Avec le temps, divers citoyens ont commencé à protester contre les péchés des baigneurs. La nouvelle tendance chrétienne était de se montrer négligé, car la propreté était considérée comme trop sensuelle et sexuelle. La saleté était un symbole de pureté spirituelle et indiquait que l’attention était tournée vers l’extérieur de soi, plutôt que vers l’hygiène personnelle. Refuser de se laver était la preuve qu’on était au-delà de ces choses et donc ni égocentrique ni centré sur soi.
On croyait aussi que la saleté protégeait des germes à cause des nombreuses pestes qui avaient auparavant tué une grande partie de la population de l’Angleterre et de l’Europe. Plutôt que d’être rebutée par l’odeur, l’odeur corporelle était jugée magnétique et excitante. Des poudres, des parfums, des perruques, des cosmétiques et des couches de vêtements cachaient la crasse et l’odeur corporelle. Si une odeur particulièrement forte était trop envahissante, une pincée de tabac à priser pour dégager les narines suffisait.
Les moyens pour se baigner étaient rares, car il n’y avait pas assez de plomberie de base pour rendre l’eau domestique accessible. Lorsque les pestes ont frappé l’Angleterre au début des années 1800, tant de personnes sont tombées malades ou sont mortes qu’une enquête immédiate a été menée pour déterminer comment raccorder la maison moyenne à l’eau. On a découvert que l’eau n’était pas la cause du problème, mais une partie du remède. L’Angleterre a consacré beaucoup de temps et d’argent à cette recherche et est rapidement devenue un chef de file en matière de technologie de salle de bain.

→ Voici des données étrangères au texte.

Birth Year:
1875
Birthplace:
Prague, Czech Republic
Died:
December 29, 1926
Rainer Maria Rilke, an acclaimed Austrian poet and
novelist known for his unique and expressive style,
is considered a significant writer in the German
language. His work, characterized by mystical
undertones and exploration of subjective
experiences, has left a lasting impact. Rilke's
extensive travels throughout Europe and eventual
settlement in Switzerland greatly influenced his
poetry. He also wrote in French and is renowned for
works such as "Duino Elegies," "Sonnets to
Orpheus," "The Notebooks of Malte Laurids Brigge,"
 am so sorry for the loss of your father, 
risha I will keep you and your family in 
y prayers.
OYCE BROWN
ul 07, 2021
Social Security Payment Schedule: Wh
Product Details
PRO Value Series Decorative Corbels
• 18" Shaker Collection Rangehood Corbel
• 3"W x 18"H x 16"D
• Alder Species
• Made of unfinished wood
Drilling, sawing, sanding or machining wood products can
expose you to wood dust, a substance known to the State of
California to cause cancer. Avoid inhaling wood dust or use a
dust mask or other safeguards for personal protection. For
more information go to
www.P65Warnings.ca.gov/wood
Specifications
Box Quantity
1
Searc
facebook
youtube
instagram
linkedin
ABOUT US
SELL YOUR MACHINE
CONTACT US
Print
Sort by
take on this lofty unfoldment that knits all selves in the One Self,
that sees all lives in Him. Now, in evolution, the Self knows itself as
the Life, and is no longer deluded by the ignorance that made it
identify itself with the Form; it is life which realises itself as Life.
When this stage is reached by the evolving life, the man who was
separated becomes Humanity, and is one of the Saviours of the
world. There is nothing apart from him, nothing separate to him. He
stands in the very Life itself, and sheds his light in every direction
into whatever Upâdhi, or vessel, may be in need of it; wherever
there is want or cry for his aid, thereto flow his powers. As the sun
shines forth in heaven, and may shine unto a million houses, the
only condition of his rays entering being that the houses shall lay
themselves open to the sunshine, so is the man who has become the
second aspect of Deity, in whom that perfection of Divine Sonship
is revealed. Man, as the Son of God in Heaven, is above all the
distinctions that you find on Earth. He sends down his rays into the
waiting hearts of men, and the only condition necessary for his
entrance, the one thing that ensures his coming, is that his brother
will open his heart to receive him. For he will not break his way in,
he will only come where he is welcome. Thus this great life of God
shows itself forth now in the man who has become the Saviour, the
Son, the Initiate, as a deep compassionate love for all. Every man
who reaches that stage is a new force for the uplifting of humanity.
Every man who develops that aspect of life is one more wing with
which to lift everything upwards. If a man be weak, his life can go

Une fois l’eau devenue abondante, de nouvelles modalités de guérison par l’eau ont été créées pour prévenir ou soigner de nombreuses maladies comme la typhoïde et la fièvre. Aller aux bains est redevenu à la mode, les bains d’Epsom, les bains minéraux et les bains au soufre étant particulièrement populaires. Les spas ont fait fureur partout en Europe et sont devenus si importants que l’hydrothérapie et la guérison thermique ont été enseignées dans les écoles de médecine. Des séances dans les spas sont encore prescrites par le gouvernement de nombreux pays européens, et les clients sont envoyés dans des spas spécialisés dans le traitement de leurs maux particuliers.
Partout dans le monde, les gens ont adopté les mêmes attitudes générales envers l’eau, l’utilisant pour se nettoyer, socialiser et guérir. Les spas, saunas, jacuzzis, piscines d’accouchement, bains de sources chaudes et bains minéraux ou au soufre gagnent de nouveau en popularité.